参道には20万基を超える墓碑と供養塔が並んでいます。歴史上の人物から一般の方まで、身分を問わず弘法大師のそばで眠りたいと願った人々の墓所です。その中を歩いていくこと自体が、供養への道のりでもあります。
供養したい気持ちがあれば、それだけで十分
高野山に来て供養をしたいけれど、何を準備すればいいのか、作法を間違えたらどうしよう、と不安に思う人もいるかもしれません。

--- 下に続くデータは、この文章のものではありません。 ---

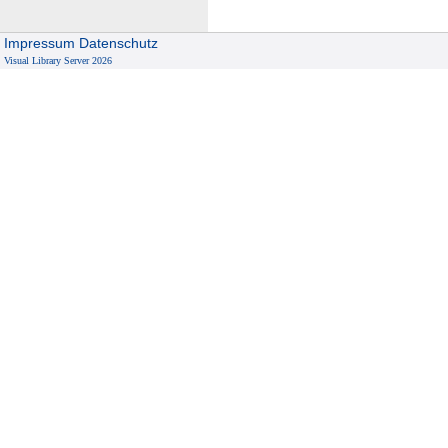
Impressum
Datenschutz
Visual Library Server 2026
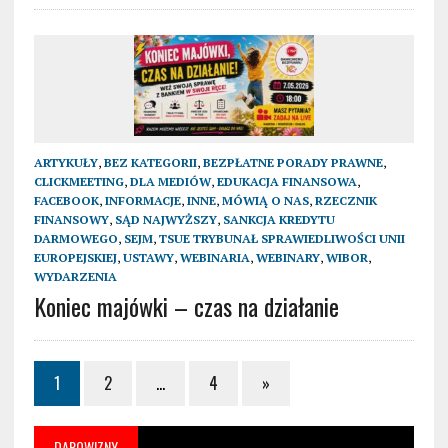
ARTYKUŁY
,
BEZ KATEGORII
,
BEZPŁATNE PORADY PRAWNE
,
CLICKMEETING
,
DLA MEDIÓW
,
EDUKACJA FINANSOWA
,
FACEBOOK
,
INFORMACJE
,
INNE
,
MÓWIĄ O NAS
,
RZECZNIK
FINANSOWY
,
SĄD NAJWYŻSZY
,
SANKCJA KREDYTU
DARMOWEGO
,
SEJM
,
TSUE TRYBUNAŁ SPRAWIEDLIWOŚCI UNII
EUROPEJSKIEJ
,
USTAWY
,
WEBINARIA
,
WEBINARY
,
WIBOR
,
WYDARZENIA
Koniec majówki – czas na działanie
1
2
…
4
»
DAROWIZNY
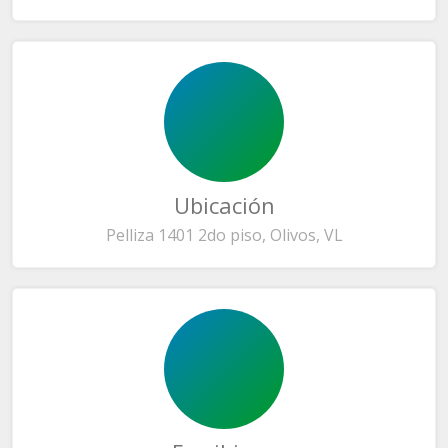
Ubicación
Pelliza 1401 2do piso, Olivos, VL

結論から言えば、準備はほとんど要りません。故人の戒名か名前がわかっていれば、あとは御供所の窓口が案内してくれます。作法に不安がある場合も、僧侶や受付の方が教えてくれるので心配は要りません。
法事の意味を改めて考えるきっかけとして、高野山での供養を選ぶ人は少なくありません。遠方のお寺に供養を頼むのとは異なり、自分の足で参道を歩き、自分の目で燈籠堂の灯明を見ながら読経を聞く。その体験は、故人との関係を改めて見つめ直す時間になります。

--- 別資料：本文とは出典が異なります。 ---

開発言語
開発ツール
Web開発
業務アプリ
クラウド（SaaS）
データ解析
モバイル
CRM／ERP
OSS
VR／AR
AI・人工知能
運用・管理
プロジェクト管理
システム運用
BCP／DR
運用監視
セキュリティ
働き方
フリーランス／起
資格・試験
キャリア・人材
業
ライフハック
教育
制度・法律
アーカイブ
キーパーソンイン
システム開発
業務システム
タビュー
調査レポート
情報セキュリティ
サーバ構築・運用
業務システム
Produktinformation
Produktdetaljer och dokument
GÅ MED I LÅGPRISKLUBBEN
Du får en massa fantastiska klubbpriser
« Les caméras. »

予約は要りません。受付に行けば、その日のうちに供養が始まります。大切な人を思い出す気持ちがあれば、それが供養の出発点です。
よくある質問
高野山の奥之院で供養をお願いするのに予約は必要ですか?
予約は不要です。奥之院の御供所(ごくしょ)で当日直接申し込むことができます。申込書に故人の戒名や俗名を記入し、供養料を添えて受付します。ただし年末年始やお盆など繁忙期は混み合うため、時間に余裕を持って行くと安心です。
高野山の供養料はいくらくらいですか?
供養の種類によって異なりますが、一霊位あたり3,000円から5,000円程度が一般的な目安です。永代供養や特別な法要の場合はそれ以上になることもあります。受付で供養の種類と金額が案内されるため、現地で確認するのが確実です。